1
Saint Louis, Amerika Serikat
07:23 am
Seorang gadis merasa terganggu saat menyadari ada seseorang yang menarik tirai jendelanya. Sinar matahari yang menyilaukan itu menusuk kedalam matanya sampai dia menutupi wajahnya dengan telapak tangan. Dirinya mengganti posisi tidurnya sehingga sekarang membelakangi jendela kamarnya.
"Sierra. Sudah pagi." Ucap Molly dan duduk di tepi ranjang gadis itu.
Sierra membuka matanya perlahan dan menoleh kearah Molly, wanita paruh baya itu tersenyum manis padanya. Meskipun usia Molly menginjak kepala empat tapi Sierra tidak bisa berbohong kalau wanita itu masih terlihat cantik. Sierra menggeliat dibalik selimutnya sebelum bangkit duduk dan menyandar dikepala ranjang.

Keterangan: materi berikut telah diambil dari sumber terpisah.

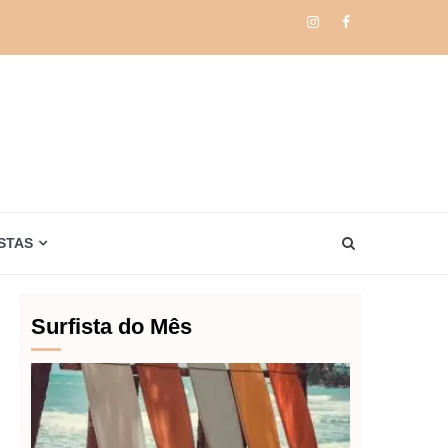
Instagram
Facebook
STAS
Surfista do Mês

"Bagaimana keadaanmu? Apa sudah merasa lebih baik?"
Sierra mengecek suhu tubuhnya. Dia menempelkan telapak tangannya didahi dan lehernya. Suhu tubuhnya sudah menurun, itu tandanya demamnya sudah membaik. "Sedikit lebih baik." Jawabnya.

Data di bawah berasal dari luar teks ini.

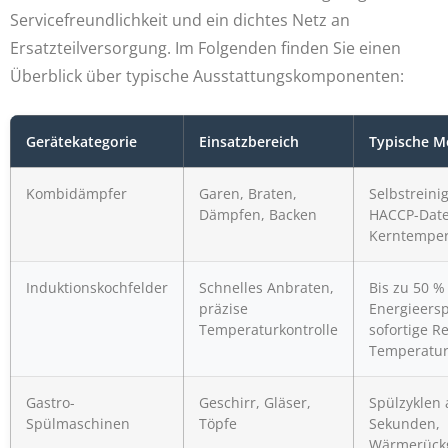
Servicefreundlichkeit und ein dichtes Netz an
Ersatzteilversorgung. Im Folgenden finden Sie einen
Überblick über typische Ausstattungskomponenten:
Gerätekategorie
Einsatzbereich
Typische M
Kombidämpfer
Garen, Braten,
Selbstreini
Dämpfen, Backen
HACCP-Date
Kerntemper
Induktionskochfelder
Schnelles Anbraten,
Bis zu 50 %
präzise
Energieersp
Temperaturkontrolle
sofortige R
Temperatu
Gastro-
Geschirr, Gläser,
Spülzyklen 
Spülmaschinen
Töpfe
Sekunden,
Wärmerück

Molly menghela napas lega. "Syukurlah. Sierra, dengarkan kataku baik-baik. Kau jangan sampai kehujanan lagi, kau harus sehat dan kau tidak boleh sakit." Karena kau harta berhargaku saat ini.
Sierra mengangguk dan memegang kedua tangan Molly untuk menghilangkan kecemasan diraut wajah wanita itu. "Iya. Aku akan mengingatnya."
Molly tersenyun lega dan mengelus lembut kepala gadis itu. Daya tahan tubuh Sierra yang lemah membuat gadis itu mudah terkena demam dan flu disaat kehujanan atau kedinginan.
"Kalau begitu, keluarlah. Yang lain sudah menunggumu untuk sarapan."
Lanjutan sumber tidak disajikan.